If you have a near-term enterprise need, we want to hear about it. Concretely:

  • Need VPC deployment in 2–3 weeks — this is the path above. We will sign a pilot SOW with explicit scope, milestones, and price.
  • Want BYO-Modal-account training only — the smaller engagement; we route your training queue to your Modal token without the full VPC backend ship.
  • Want to evaluate Hybrid Export first — that is exactly what it is for. Train on our cloud, download the adapter, run inference inside your own VPC. Most enterprise data-handling concerns at the inference boundary are satisfiable today with Hybrid Export plus a no-train pledge.

Enterprise contact

Email modelbrewai@gmail.com with your target deployment model (cloud / hybrid / VPC pilot / dedicated Modal), expected volume, and any compliance requirements (SOC 2, HIPAA, FedRAMP, ITAR, etc.). We will respond within 5 business days with a realistic scope, timeline, and price — or a clear "this is not a fit yet."

Honest line in the sand.

The VPC pilot above is a real 2–3 week ship. These adjacent things are not in that window and we will not pretend they are:

  • Fully air-gapped install. The judge LLM in our cleaner pipeline calls Gemini. A truly air-gapped install needs a local-only judge model swap, which is a separate engagement (and probably a different cleaner architecture).
  • SOC 2 Type II certification. Type II is a 6–12 month observation window with a third-party auditor. It is funded and started after the first enterprise contract, not on spec.
  • HIPAA BAA. The BAA process and PHI-isolation engineering are funded by the first enterprise healthcare contract; that customer becomes the design partner for the BAA.
  • Multi-region or HA replication. The VPC pilot ships single-region, single-Postgres. Active/standby and cross-region replication are a separate phase.
  • FedRAMP / IL5 / classified networks. Different compliance regime entirely. Email us if this is your need; we will be honest about what we can and cannot do today.
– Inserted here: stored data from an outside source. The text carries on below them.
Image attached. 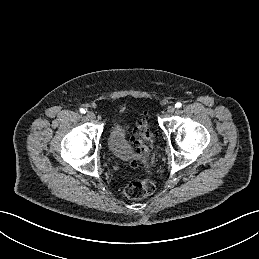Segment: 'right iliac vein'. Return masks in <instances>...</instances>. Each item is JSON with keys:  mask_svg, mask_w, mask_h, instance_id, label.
Returning a JSON list of instances; mask_svg holds the SVG:
<instances>
[{"mask_svg": "<svg viewBox=\"0 0 259 259\" xmlns=\"http://www.w3.org/2000/svg\"><path fill=\"white\" fill-rule=\"evenodd\" d=\"M86 115H87V117L89 119H94L95 118V114L92 111H88Z\"/></svg>", "mask_w": 259, "mask_h": 259, "instance_id": "63e3f726", "label": "right iliac vein"}]
</instances>
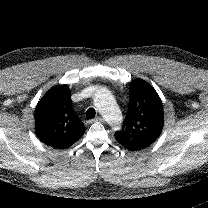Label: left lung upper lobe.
Wrapping results in <instances>:
<instances>
[{"instance_id": "5c2ea615", "label": "left lung upper lobe", "mask_w": 208, "mask_h": 208, "mask_svg": "<svg viewBox=\"0 0 208 208\" xmlns=\"http://www.w3.org/2000/svg\"><path fill=\"white\" fill-rule=\"evenodd\" d=\"M164 113L155 89L142 79L130 83V102L123 128L115 138L124 147L141 150L151 145L161 134Z\"/></svg>"}]
</instances>
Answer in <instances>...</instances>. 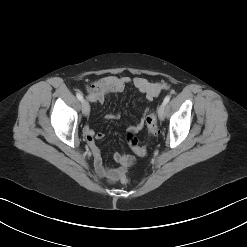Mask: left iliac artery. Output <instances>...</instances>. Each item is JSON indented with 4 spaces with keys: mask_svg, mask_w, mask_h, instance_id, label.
I'll return each mask as SVG.
<instances>
[{
    "mask_svg": "<svg viewBox=\"0 0 247 247\" xmlns=\"http://www.w3.org/2000/svg\"><path fill=\"white\" fill-rule=\"evenodd\" d=\"M170 101V96H166L163 103L166 105Z\"/></svg>",
    "mask_w": 247,
    "mask_h": 247,
    "instance_id": "left-iliac-artery-1",
    "label": "left iliac artery"
}]
</instances>
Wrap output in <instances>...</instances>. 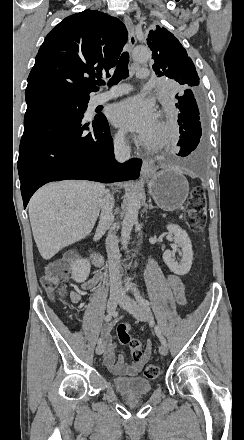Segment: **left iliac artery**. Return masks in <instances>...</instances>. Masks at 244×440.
Segmentation results:
<instances>
[{
	"label": "left iliac artery",
	"instance_id": "1",
	"mask_svg": "<svg viewBox=\"0 0 244 440\" xmlns=\"http://www.w3.org/2000/svg\"><path fill=\"white\" fill-rule=\"evenodd\" d=\"M134 295H135V299H136V301L138 302L139 305H141L145 309H149L150 308V302L147 299H145L144 297H142L140 295V293L136 289H135V294ZM155 333L158 336L160 342L167 346V341L164 338V336L162 335L160 327L158 325L155 327Z\"/></svg>",
	"mask_w": 244,
	"mask_h": 440
}]
</instances>
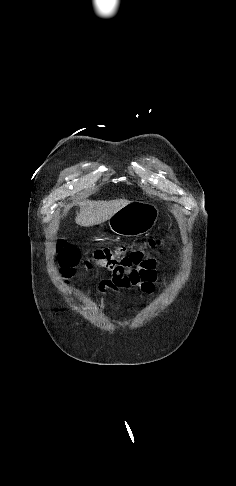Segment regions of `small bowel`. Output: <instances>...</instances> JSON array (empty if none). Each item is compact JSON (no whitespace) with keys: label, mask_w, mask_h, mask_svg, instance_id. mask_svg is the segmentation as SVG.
<instances>
[{"label":"small bowel","mask_w":236,"mask_h":486,"mask_svg":"<svg viewBox=\"0 0 236 486\" xmlns=\"http://www.w3.org/2000/svg\"><path fill=\"white\" fill-rule=\"evenodd\" d=\"M157 278L156 261L140 255L124 261L111 278L102 280L99 291L106 296L109 292L120 294L124 289L139 287L144 293L152 294Z\"/></svg>","instance_id":"1"}]
</instances>
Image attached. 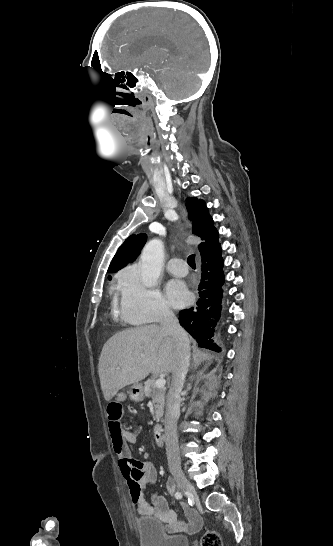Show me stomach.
Here are the masks:
<instances>
[{"label":"stomach","instance_id":"obj_1","mask_svg":"<svg viewBox=\"0 0 333 546\" xmlns=\"http://www.w3.org/2000/svg\"><path fill=\"white\" fill-rule=\"evenodd\" d=\"M129 398L135 402H140L144 399V392L141 384H134L128 392Z\"/></svg>","mask_w":333,"mask_h":546}]
</instances>
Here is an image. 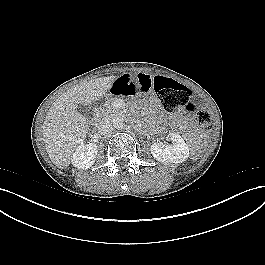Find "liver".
Instances as JSON below:
<instances>
[{
  "mask_svg": "<svg viewBox=\"0 0 265 265\" xmlns=\"http://www.w3.org/2000/svg\"><path fill=\"white\" fill-rule=\"evenodd\" d=\"M116 76H107L74 85L56 99L43 124V141L51 161L67 168L72 155L88 133L87 118L77 112L78 105L88 106L103 98Z\"/></svg>",
  "mask_w": 265,
  "mask_h": 265,
  "instance_id": "1",
  "label": "liver"
}]
</instances>
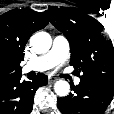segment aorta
I'll return each mask as SVG.
<instances>
[{"label": "aorta", "mask_w": 114, "mask_h": 114, "mask_svg": "<svg viewBox=\"0 0 114 114\" xmlns=\"http://www.w3.org/2000/svg\"><path fill=\"white\" fill-rule=\"evenodd\" d=\"M52 39L46 32H38L30 38V45L33 50L38 54H43L51 48ZM55 93L58 96H66L69 94L70 85L67 81L59 80L54 85Z\"/></svg>", "instance_id": "obj_1"}]
</instances>
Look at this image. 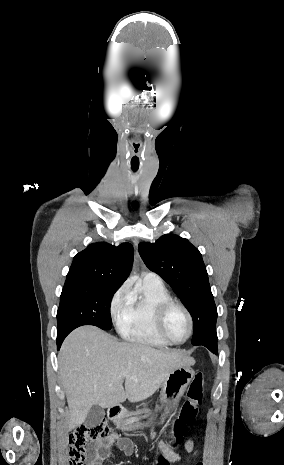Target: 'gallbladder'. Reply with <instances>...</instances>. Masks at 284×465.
Returning <instances> with one entry per match:
<instances>
[{
	"instance_id": "1",
	"label": "gallbladder",
	"mask_w": 284,
	"mask_h": 465,
	"mask_svg": "<svg viewBox=\"0 0 284 465\" xmlns=\"http://www.w3.org/2000/svg\"><path fill=\"white\" fill-rule=\"evenodd\" d=\"M104 417V409H101V407H98V405H93L85 419L84 425H87V427H91L92 429V427H97V425H100Z\"/></svg>"
}]
</instances>
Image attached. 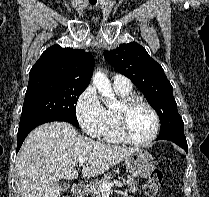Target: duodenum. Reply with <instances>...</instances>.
Wrapping results in <instances>:
<instances>
[{
    "label": "duodenum",
    "mask_w": 209,
    "mask_h": 197,
    "mask_svg": "<svg viewBox=\"0 0 209 197\" xmlns=\"http://www.w3.org/2000/svg\"><path fill=\"white\" fill-rule=\"evenodd\" d=\"M86 193V188L81 184H76L72 188V195L74 197H83Z\"/></svg>",
    "instance_id": "410a0bca"
}]
</instances>
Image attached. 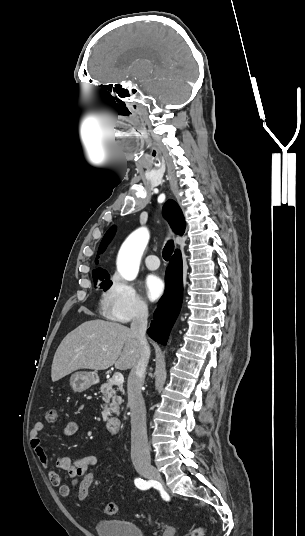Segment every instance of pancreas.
<instances>
[{"mask_svg": "<svg viewBox=\"0 0 305 536\" xmlns=\"http://www.w3.org/2000/svg\"><path fill=\"white\" fill-rule=\"evenodd\" d=\"M115 384H113L112 380H108L106 384H102L100 388V392L103 394V400L105 402L102 416L104 420H108V416H111L112 412L114 414H119V408L118 406H121L123 400L121 396H118V392H124V388L121 384V386H118V388H113Z\"/></svg>", "mask_w": 305, "mask_h": 536, "instance_id": "pancreas-1", "label": "pancreas"}]
</instances>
Everything in the "Available now" and "VPC pilot · 2–3 weeks" cards above — managed cloud training, OpenAI-compatible inference endpoint, adapter ZIP download via /download/{run_id}, README export, the security retention schedule, the no-train pledge, and the per-pilot VPC engineering decomposition — is in the codebase today (or honest engineering time, not architecture work). Cited on the security page. Verify each one against the live API.